Die Tagung verdeutlichte die zentrale Rolle des menschlichen Körpers als Medium von Herabsetzung, wobei der Medienbegriff noch etwas klarer hätte konturiert werden können. Bemerkenswert war die Vielfalt der Zugänge, die jedoch nicht als eine Reihung disparater Einzelbetrachtungen erschienen, sondern durch klug gewählte Sektionseinteilungen in ihrer jeweiligen Perspektivierung aufeinander bezogen waren. Als sinnvoll erwies sich auch die Entscheidung der Veranstalter, viel Zeit für Diskussionen einzuplanen. In deren Rahmen wurden vielfach Fragen nach Verhältnisbestimmungen aufgeworfen – etwa von Invektivität zu Normativität oder zu Grenzphänomenen wie Provokation, Gewalt etc.; Fragen, die den Forschungsverbund in seiner weiteren Arbeit begleiten dürften.

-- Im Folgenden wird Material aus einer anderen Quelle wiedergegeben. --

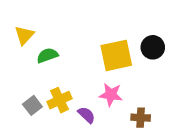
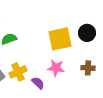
brown cross: (141, 118) -> (88, 68), moved

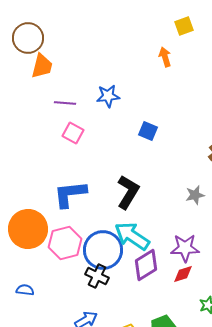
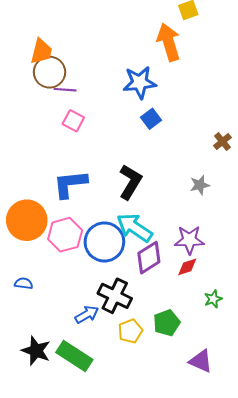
brown circle: (28, 38) -> (50, 72), moved
orange arrow: (165, 57) -> (169, 42), size x1.8
blue star: (108, 96) -> (140, 82), moved, size x1.4
blue square: (148, 131) -> (151, 119), turned 30
black cross: (97, 276) -> (115, 296), moved, size x1.4

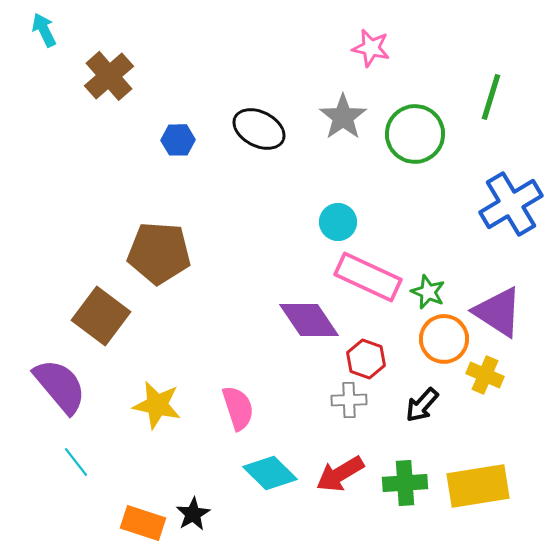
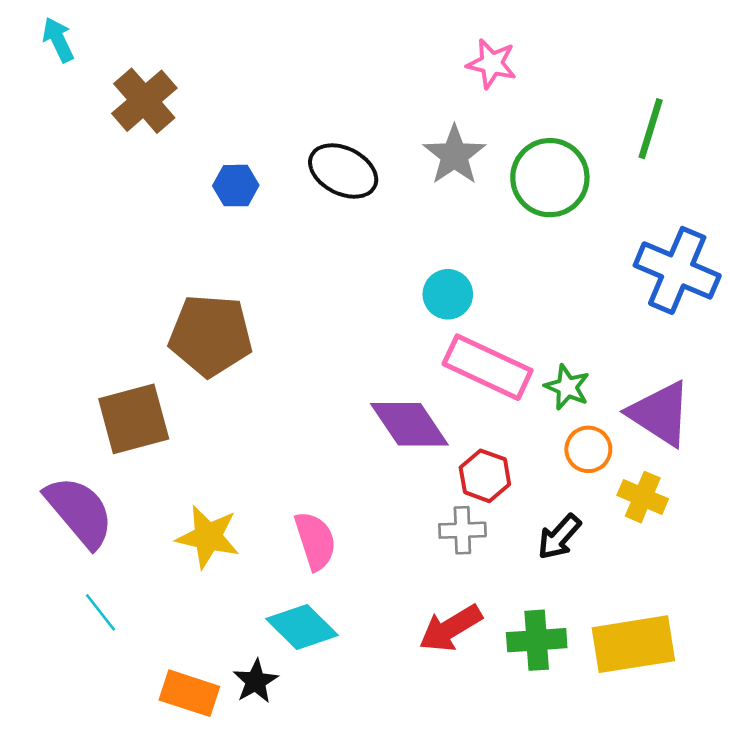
blue cross: (511, 204) -> (677, 270), turned -36
brown square: (101, 316) -> (134, 419), turned 38
orange circle: (444, 339) -> (588, 449), size x0.7
cyan diamond: (270, 473) -> (302, 627), moved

Zugleich wurde in den Vorträgen wie Diskussionen auch sichtbar, dass es – einer Überlegung des Sonderforschungsbereichs folgend – ergiebig ist, Invektivität als Kippfigur zu betrachten und die gegenläufigen Dynamiken von Herabsetzung zu untersuchen: etwa in der engen Verzahnung von Schmähung und autoinvektiver Aneignung, von emotionaler Aufladung und impliziter Abwertung, von Desemantisierung und Neu-Semiotisierung. Eine Publikation der Tagungsbeiträge ist für spätestens Anfang 2021 geplant.